Living in a subtropical climate, dress codes that require coverage of arms and legs are not only ludicrous, but oppressive and one of many persisting effects of colonialism. We have been convinced that professionalism is conservatism. They taught us that three-piece suits, covered knees, pantyhose and straight hair are ways to communicate qualifications. Modesty came to be associated with status and this is how we arrived at this place. Clothing worn by those outside of the office has become synonymous with a particular status. People — particularly women — of that status are seen as less deserving of the public goods and services that should be accessible to all.
Independence did not free us of these interpretations of dress and we have, in many ways, been left behind. Having visited the United Kingdom numerous times and attended events of varying formality, I know that such stringent demands are no longer made the way they still are in The Bahamas. In fact, British summer is a relief and people look forward to wearing sleeveless dresses and shorts, even if there is still a bit of a chill in the air.
We like to talk about decency. There is nothing indecent about dressing for the weather. What is indecent is the constant sexualisation of women’s bodies and bids to make us invisible. We are supposed to be silent and go unnoticed. If any attention comes to us, it is assumed we did something to attract it. Our appearance and demeanour is supposed to ensure no one around us is distracted or tempted and that they do not take any action that would cause us harm. It has been made our responsibility to protect ourselves from men and to protect men from themselves and, more specifically, the consequences of their actions.
This is evidence of the insidious nature of misogyny and rape culture. Not only are women blamed for men’s violence against us, but we are saddled with rules and restrictions that are meant to protect men from acting on desires for power. It means if women are to be in the workplace, we need to be made unrecognisable as women. No one should be able to tell we have breasts. It means if women occupy public space, we need to secure ourselves by covering our bodies as much as possible, regardless of the discomfort it causes. It means our resistance, however passive or unintentional, must be met with public embarrassment when we are refused access to services and more regulation comes to warn and control others.
Women and exposed shoulders, legs or cleavage are not the problem. We need to turn our attention to the archaic policies which are both poorly communicated — as evidenced by the ridiculous sign (which does not mention sleeveless dresses) at the Department of Immigration — and in desperate need of aggressive updates. We need to address the consistently misplaced responsibility that requires women to make ourselves invisible.

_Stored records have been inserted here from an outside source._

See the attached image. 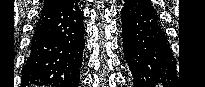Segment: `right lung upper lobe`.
I'll return each instance as SVG.
<instances>
[{
    "instance_id": "1",
    "label": "right lung upper lobe",
    "mask_w": 205,
    "mask_h": 87,
    "mask_svg": "<svg viewBox=\"0 0 205 87\" xmlns=\"http://www.w3.org/2000/svg\"><path fill=\"white\" fill-rule=\"evenodd\" d=\"M63 1L64 0H48V1L45 2L44 7H43L42 10L57 6L60 3H62Z\"/></svg>"
}]
</instances>
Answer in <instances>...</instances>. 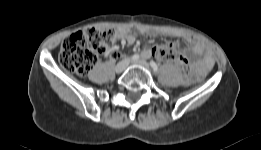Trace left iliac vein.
<instances>
[{
	"mask_svg": "<svg viewBox=\"0 0 261 150\" xmlns=\"http://www.w3.org/2000/svg\"><path fill=\"white\" fill-rule=\"evenodd\" d=\"M133 64H137V65H140V66H143L145 67L146 69L149 68V66L145 63V61L143 59L141 60H137V61H132Z\"/></svg>",
	"mask_w": 261,
	"mask_h": 150,
	"instance_id": "1",
	"label": "left iliac vein"
}]
</instances>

Government services should be accessible to everyone, regardless of gender or socioeconomic status. We should be concerned about the experiences of people going to the Ministry of Social Services. Is there a dress code for people who need social assistance? Which government offices have these policies, and which do not? Where is the line drawn?

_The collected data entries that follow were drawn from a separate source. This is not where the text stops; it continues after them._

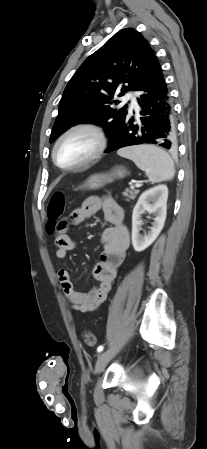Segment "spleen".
<instances>
[{
	"label": "spleen",
	"instance_id": "1",
	"mask_svg": "<svg viewBox=\"0 0 207 449\" xmlns=\"http://www.w3.org/2000/svg\"><path fill=\"white\" fill-rule=\"evenodd\" d=\"M118 155L132 160L145 171L152 183L173 179L174 162L164 150L153 145H137L118 150Z\"/></svg>",
	"mask_w": 207,
	"mask_h": 449
}]
</instances>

For many, this may seem like a minor issue, but be reminded of December 2016. Voter registration was at an all-time low with less than six months to a general election and women were turned away. The Parliamentary Commissioner doubled down on his position and had to be directed, more than once, to stop voter suppression. People in positions of power believe they can bully us into submission by denying us services to which we are already entitled. We need not wait until it is too late to stand, or wear a skirt suit to do it.